-- Opening Marker --

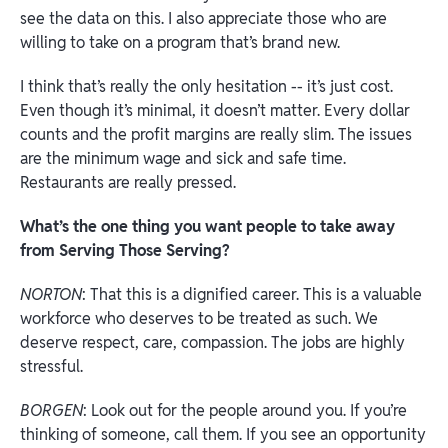
see the data on this. I also appreciate those who are
willing to take on a program that’s brand new.
I think that’s really the only hesitation -- it’s just cost.
Even though it’s minimal, it doesn’t matter. Every dollar
counts and the profit margins are really slim. The issues
are the minimum wage and sick and safe time.
Restaurants are really pressed.
What’s the one thing you want people to take away
from Serving Those Serving?
NORTON
: That this is a dignified career. This is a valuable
workforce who deserves to be treated as such. We
deserve respect, care, compassion. The jobs are highly
stressful.
BORGEN
: Look out for the people around you. If you’re
thinking of someone, call them. If you see an opportunity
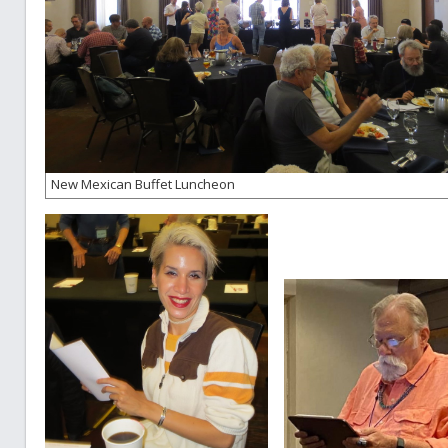
New Mexican Buffet Luncheon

-- Closing Marker --

**Work instruction**. For the word "really", return every line of the records that holds it.

**Response below**.
I think that’s really the only hesitation -- it’s just cost.
counts and the profit margins are really slim. The issues
Restaurants are really pressed.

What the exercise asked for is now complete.